Let’s just consider buses. Big, yellow school buses drive millions of miles every single day transporting school children. Implementing distancing restrictions will easily double those miles–and their associated costs. Bus drivers will work longer hours, buses will consume more fuel, and equipment will require more maintenance.
In North Carolina, years of budget cuts in public education have forced schools to combine teacher assistant jobs with bus drivers’. If bus drivers have to spend more time at the wheel, they won’t be able to help in the classroom.
Everything–everything–we do in response to this is going to increase the cost of public education, and we as taxpayers must pay up if we expect in-person instruction.
Parents are going to be an unfettered nightmare.
I’m the father of three kiddos, two of which are in grade school. In a normal year, it doesn’t take more than a few weeks of school before one of them will come home with a fever or bug.
As soon as this happens this fall, parents are going to lose their minds.
They will panic. They will blame each other. They will blame teachers. They will demand schools close. They will demand schools reopen. They will circulate gossip and rumors and hearsay. They will take to social media.
And just like every other normal school year, they will still send their kids to school sick.
To make in-person schooling work will require a greater level of coordination and cooperation than we’ve ever seen.
Like it or not, political and economical influences–not educational outcomes–are driving decisions to return to in-person instruction this fall. That doesn’t mean such a return is impossible, nor does it mean we can’t find ways to make it safer.
Faculty will have to work across entire districts to improve online instruction. Educators will have to leave their comfort zones. Systems will have to deputize everyone they can to add supervision and classroom monitors when teachers are stretched thin.

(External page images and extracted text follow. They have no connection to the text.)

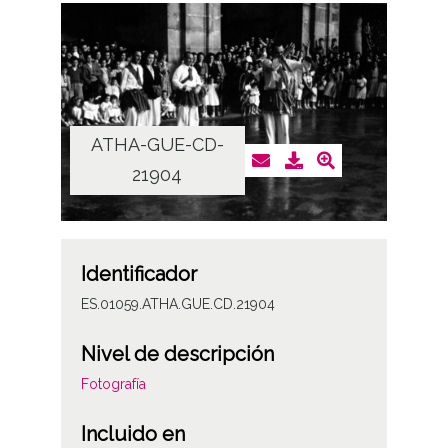
ATHA-GUE-CD-
21904
Identificador
ES.01059.ATHA.GUE.CD.21904
Nivel de descripción
Fotografía
Incluido en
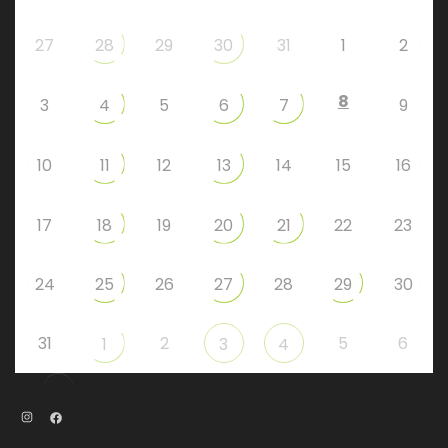
27
28
29
30
31
1
2
8
3
4
5
6
7
9
10
11
12
13
14
15
16
17
18
19
20
21
22
23
24
25
26
27
28
29
30
31
2
5
6
1
3
4
Instagram
Facebook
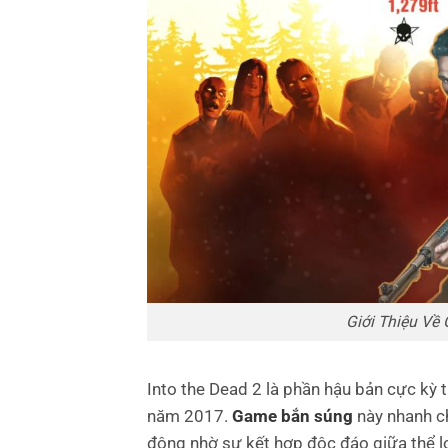
Giới Thiệu Về
Into the Dead 2 là phần hậu bản cực kỳ
năm 2017.
Game bắn súng
này nhanh ch
động nhờ sự kết hợp độc đáo giữa thể l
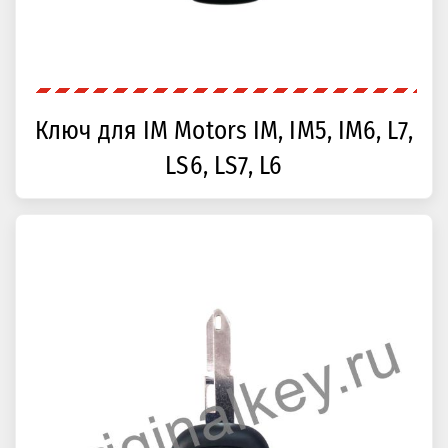
Ключ для IM Motors IM, IM5, IM6, L7,
LS6, LS7, L6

Students will have to attend school in shifts, alternating days or weeks in the classroom with online delivery. When they’re not in school, churches, YMCAs, Boys & Girls Clubs, and other non-profits with facility space and able supervision will act as supplemental school facilities.
Normalcy will still be put on hold. Attendance rules will need to go out the window. Standardized tests will need to be suspended or used only for reference, not evaluation. Every high school transcript will need an asterisk.
Teachers will do everything we ask of them in service to their students. We must be very thoughtful about what we’re asking.
There are no win-win situations right now. Regardless of the return-to-school plan we pick, there will be consequences. We will lose children, and we will lose teachers, and every life is beloved. But if we don’t bring our children back to school, we will lose precious lives to inherent dangers like domestic violence, gang activity, and substance abuse.
Every parent in America has quickly learned how hard it is to be an educator. Teachers’ jobs are difficult under the best of circumstances, and they will be overwhelmingly tough this fall.
My good friend Greg Franklin once observed that life rarely presents choices that are definitively right or wrong. Sometimes you simply have to make a decision and work to make it the right one.
No matter what the decision is for schools in your community, understand that we will all be called to help make it the best one.
AUTHOR’S NOTE: I am an English major, not an epidemiologist, economist, political scientist, or voodoo doctor. Which is to say take everything above with a full (if not lost) shaker of salt, rely more on science, data, and facts than internet op-ed blowhards like me, and please wear a mask.